## WORK ORDER:
In the listing below, count the lines that contain the string "Moulding", and state that number without further words.

__________

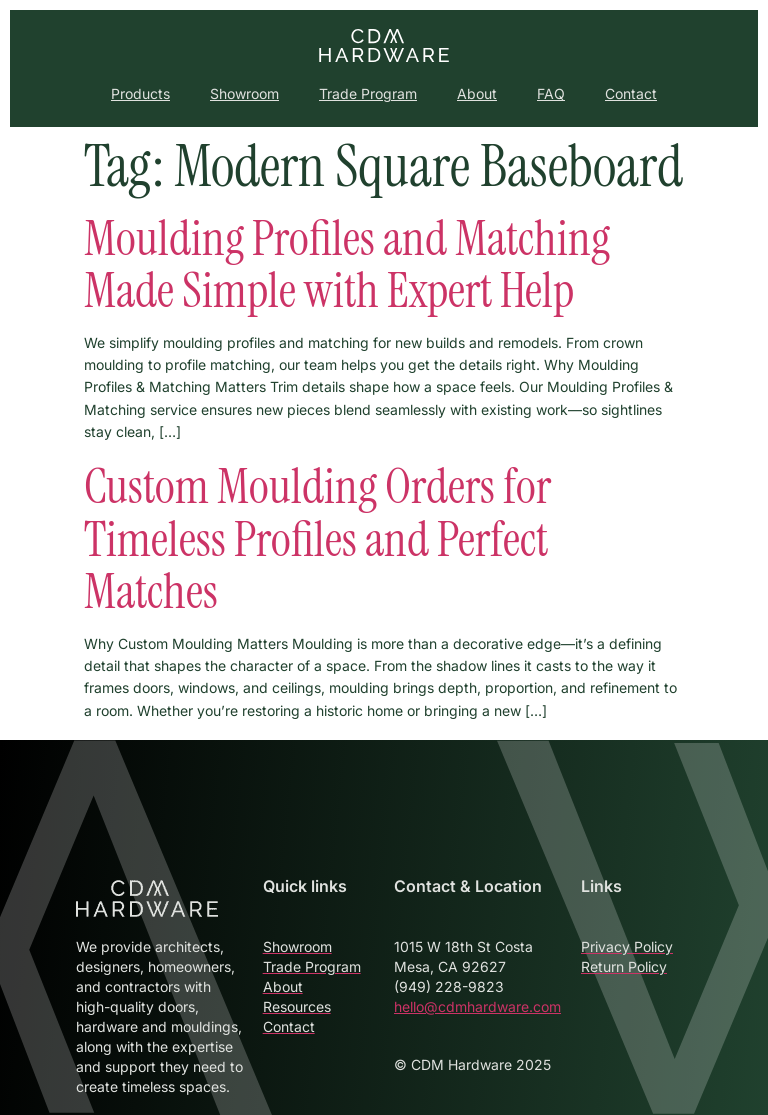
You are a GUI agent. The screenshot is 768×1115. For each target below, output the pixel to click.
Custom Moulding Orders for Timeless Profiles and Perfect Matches (317, 539)
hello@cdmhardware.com (477, 1006)
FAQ (551, 93)
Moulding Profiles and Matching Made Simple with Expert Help (347, 265)
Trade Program (368, 93)
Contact (631, 93)
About (477, 93)
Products (140, 93)
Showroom (244, 93)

__________

## YOUR SOLUTION:
2